Anand Akshay, Sharma Neel K, Singh Ramandeep, Gupta Amod, Prabhakar Sudesh, Jindal Neeru, Bhatt Arvind K, Sharma Suresh K, Gupta Pawan K
1] Neuroscience Researh Lab, Department of Neurology, Post Graduate Institute of Medical Education and Research (PGIMER), Chandigarh, India [2].
1] Department of Ophthalmology, Post Graduate Institute of Medical Education and Research (PGIMER), Chandigarh, India [2].
Sci Rep. 2014 Feb 18;4:4114. doi: 10.1038/srep04114.
It has been postulated that there is a link between age related degenerative diseases and cancer. The TNF-related apoptosis-inducing ligand (TRAIL) has been shown to selectively kill tumor cells by binding to pro-apoptotic and anti-apoptotic receptors. Our aim was to study the levels of anti-apoptotic receptor (DcR1) in age related macular degeneration (AMD) and controls. AMD patients (115) were classified into two groups: Dry and Wet AMD. Wet AMDs were further classified into occult, predominant classic and minimal classic. 61 healthy individuals were recruited as normal controls.

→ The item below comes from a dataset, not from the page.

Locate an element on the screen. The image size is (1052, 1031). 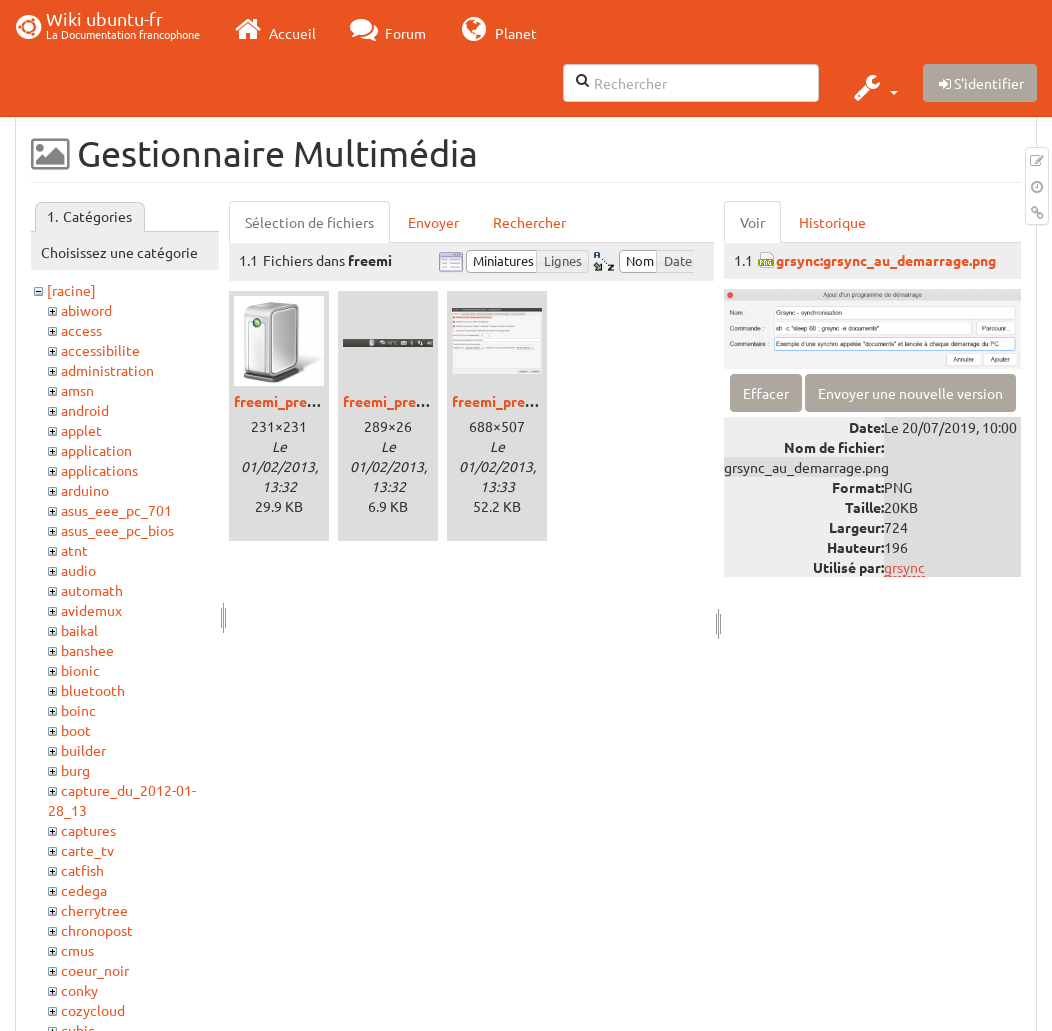 administration is located at coordinates (107, 370).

After normalization with total protein, DcR1 levels were analyzed by ELISA. Mann Whitney U-statistic was used for analysis of DcR1 ELISA results. We have observed DcR1 levels in serum sample which were significantly lower in AMD patients as compared to controls (p = 0.001). On the other hand, we did not find difference in DcR1 levels between wet and dry AMD. The present study defines the plausible role of DcR1 in AMD pathology signifying a new therapeutic target for AMD.

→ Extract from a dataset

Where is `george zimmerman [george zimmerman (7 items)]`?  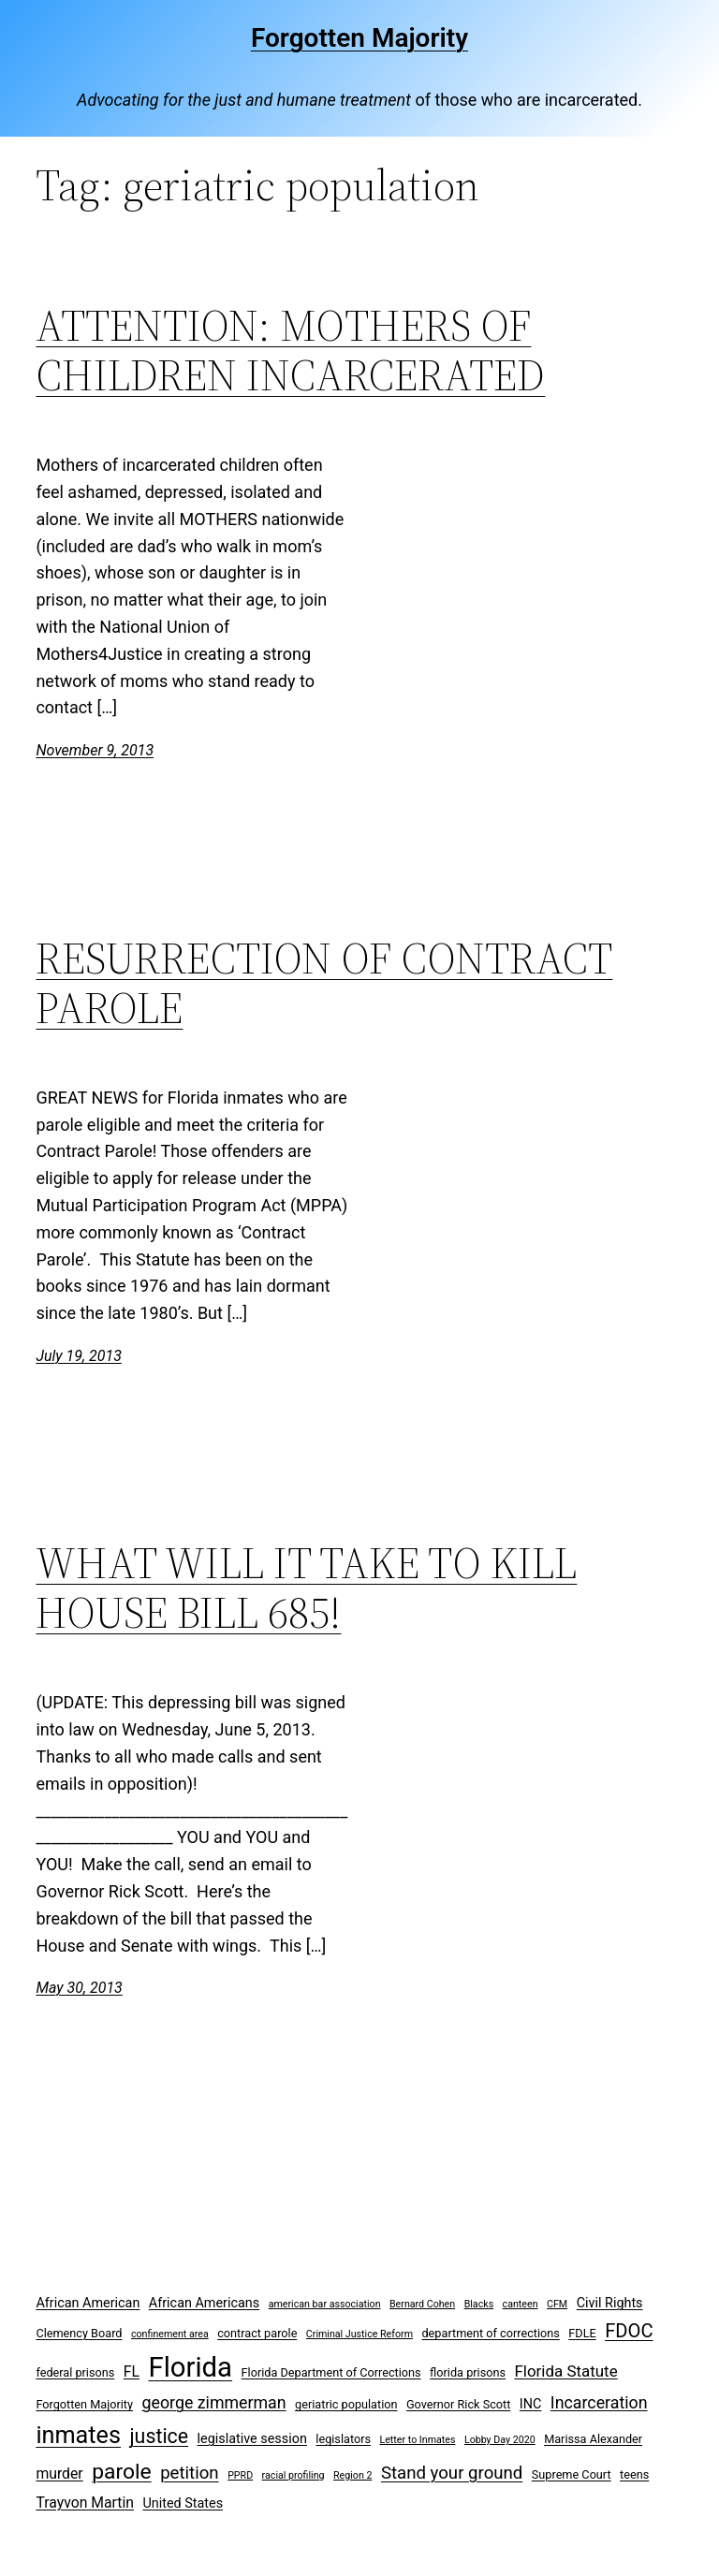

据推测,与年龄相关的退行性疾病和癌症之间存在联系。肿瘤坏死因子相关凋亡诱导配体(TRAIL)已被证明可通过与促凋亡和抗凋亡受体结合来选择性杀死肿瘤细胞。我们的目的是研究抗凋亡受体(DcR1)在年龄相关性黄斑变性(AMD)患者及对照组中的水平。115例AMD患者被分为两组:干性AMD和湿性AMD。湿性AMD进一步分为隐匿性、典型性为主和极小典型性。招募61名健康个体作为正常对照。用总蛋白进行标准化后,通过酶联免疫吸附测定(ELISA)分析DcR1水平。采用曼-惠特尼U检验分析DcR1 ELISA结果。我们观察到,与对照组相比,AMD患者血清样本中的DcR1水平显著降低(p = 0.001)。另一方面,我们未发现湿性和干性AMD患者的DcR1水平存在差异。本研究确定了DcR1在AMD病理中的可能作用,这意味着AMD有了一个新的治疗靶点。